Şimdiyse nereye gideceğimizi bilmiyordum. Sabah mesaj atmıştı. Arayacağını söylemişti ama öğlen olmasına rağmen hala aramamıştı.
İiyice huzursuzlanmaya başlamışken kapı çaldı. Koşarak gittim kapıya. Aracağını söylemişti oysa.
Tahmin ettiğim gibi gelen Şafaktı. İçeri aldım hemen onu.
- Arayacağını söylemiştin.
- Seni almaya geldim.
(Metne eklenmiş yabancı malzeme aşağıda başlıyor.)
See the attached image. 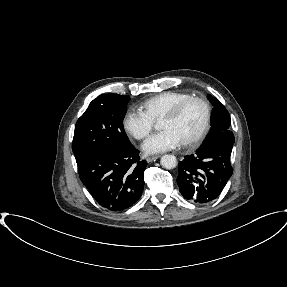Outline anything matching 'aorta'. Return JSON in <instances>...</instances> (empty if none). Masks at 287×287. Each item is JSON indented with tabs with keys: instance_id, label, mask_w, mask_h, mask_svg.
I'll return each instance as SVG.
<instances>
[{
	"instance_id": "762f6f07",
	"label": "aorta",
	"mask_w": 287,
	"mask_h": 287,
	"mask_svg": "<svg viewBox=\"0 0 287 287\" xmlns=\"http://www.w3.org/2000/svg\"><path fill=\"white\" fill-rule=\"evenodd\" d=\"M160 163L166 169H173L177 166V159L174 155L165 154L161 157Z\"/></svg>"
}]
</instances>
Daha iyi değil mi?
- Yani iyide aramayınca merak ettim.
- Tamam. Özür dilerim. Gidelim mi artık?
- Nereye gideceğiz bugün?
- Bugün anı tazeleyeceğiz.
Nasıl? Neyi kastetmişti ki?
- Biliyorum anlamadın. Beni ilk okuduğumuz ortaokulda gördüğünü söylemiştin. İşte oraya gidelim istemiştim.
Söyledikleriyle heyecanlanmıştım. Her şeyin başladığı yere gidecektik. Onu ilk gördüğüm yere. Kendime ona aşık olduğumu itiraf ettiğim ilk yere. O okulun her köşesinde bir anı vardı. Bana ait. Şafağa ait. Bize ait.
Okulun dış kapısından bakarken 4 yılımı geçirdiğim okula değilde bambaşka bir binaya bakıyor gibi hissettim. Aslında pek bir şey değişmemişti binada. Sanki her köşesi bir gün buraya Şafakla elele geleceğimizi biliyormuş gibi aynı kalmıştı.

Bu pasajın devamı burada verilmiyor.